» **Excerpted data**
Start of Block

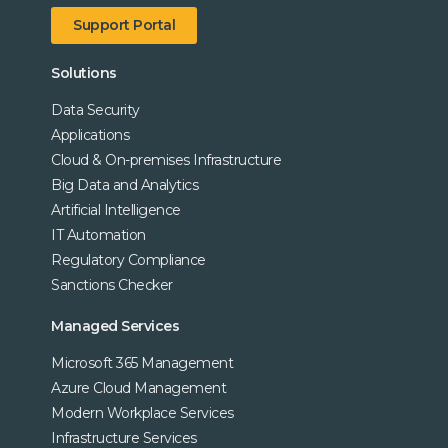
Support Portal
Solutions
Data Security
Applications
Cloud & On-premises Infrastructure
Big Data and Analytics
Artificial Intelligence
IT Automation
Regulatory Compliance
Sanctions Checker
Managed Services
Microsoft 365 Management
Azure Cloud Management
Modern Workplace Services
Infrastructure Services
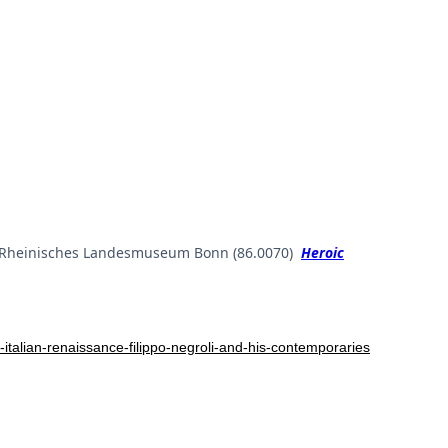
ld. Rheinisches Landesmuseum Bonn (86.0070)
Heroic
talian-renaissance-filippo-negroli-and-his-contemporaries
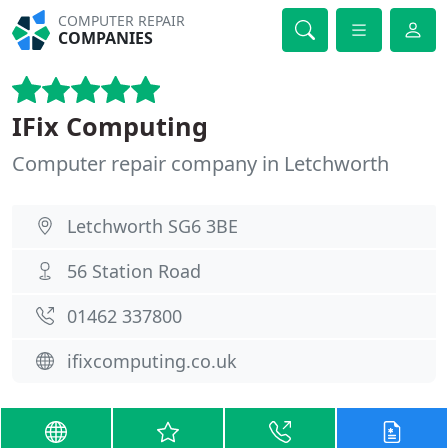
COMPUTER REPAIR
COMPANIES
IFix Computing
Computer repair company in Letchworth
Letchworth SG6 3BE
56 Station Road
01462 337800
ifixcomputing.co.uk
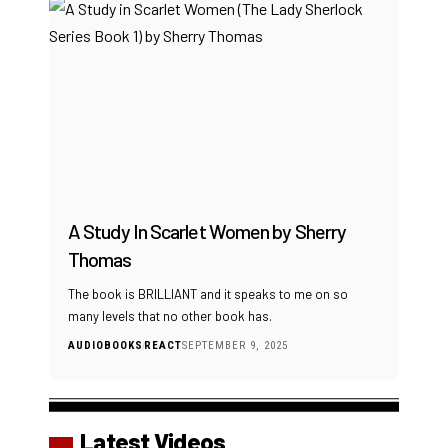
A Study In Scarlet Women by Sherry
Thomas
The book is BRILLIANT and it speaks to me on so
many levels that no other book has.
AUDIOBOOKS
REACT
SEPTEMBER 9, 2025
Latest Videos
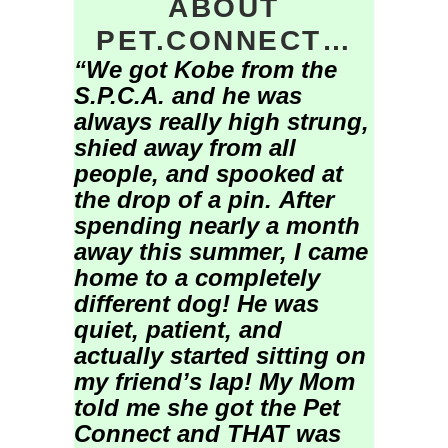
ABOUT
PET.CONNECT…
“We got Kobe from the
S.P.C.A. and he was
always really high strung,
shied away from all
people, and spooked at
the drop of a pin.
After
spending nearly a month
away this summer, I came
home to a completely
different dog! He was
quiet, patient, and
actually started sitting on
my friend’s lap!
My Mom
told me she got the Pet
Connect and THAT was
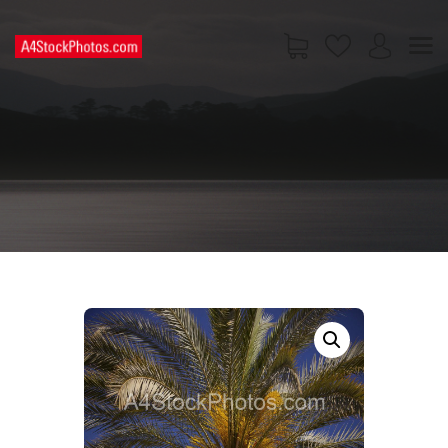
HOME
SHOP
PAGES
CONTACT US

End of Block

» **Task objective**
Transcribe all of the data above exactly; no picture belongs in the copy.

» **Problem solution**
Support Portal
Solutions
Data Security
Applications
Cloud & On-premises Infrastructure
Big Data and Analytics
Artificial Intelligence
IT Automation
Regulatory Compliance
Sanctions Checker
Managed Services
Microsoft 365 Management
Azure Cloud Management
Modern Workplace Services
Infrastructure Services
ld. Rheinisches Landesmuseum Bonn (86.0070)
Heroic
talian-renaissance-filippo-negroli-and-his-contemporaries
COMPUTER REPAIR
COMPANIES
IFix Computing
Computer repair company in Letchworth
Letchworth SG6 3BE
56 Station Road
01462 337800
ifixcomputing.co.uk
A Study In Scarlet Women by Sherry
Thomas
The book is BRILLIANT and it speaks to me on so
many levels that no other book has.
AUDIOBOOKS
REACT
SEPTEMBER 9, 2025
Latest Videos
ABOUT
PET.CONNECT…
“We got Kobe from the
S.P.C.A. and he was
always really high strung,
shied away from all
people, and spooked at
the drop of a pin.
After
spending nearly a month
away this summer, I came
home to a completely
different dog! He was
quiet, patient, and
actually started sitting on
my friend’s lap!
My Mom
told me she got the Pet
Connect and THAT was
HOME
SHOP
PAGES
CONTACT US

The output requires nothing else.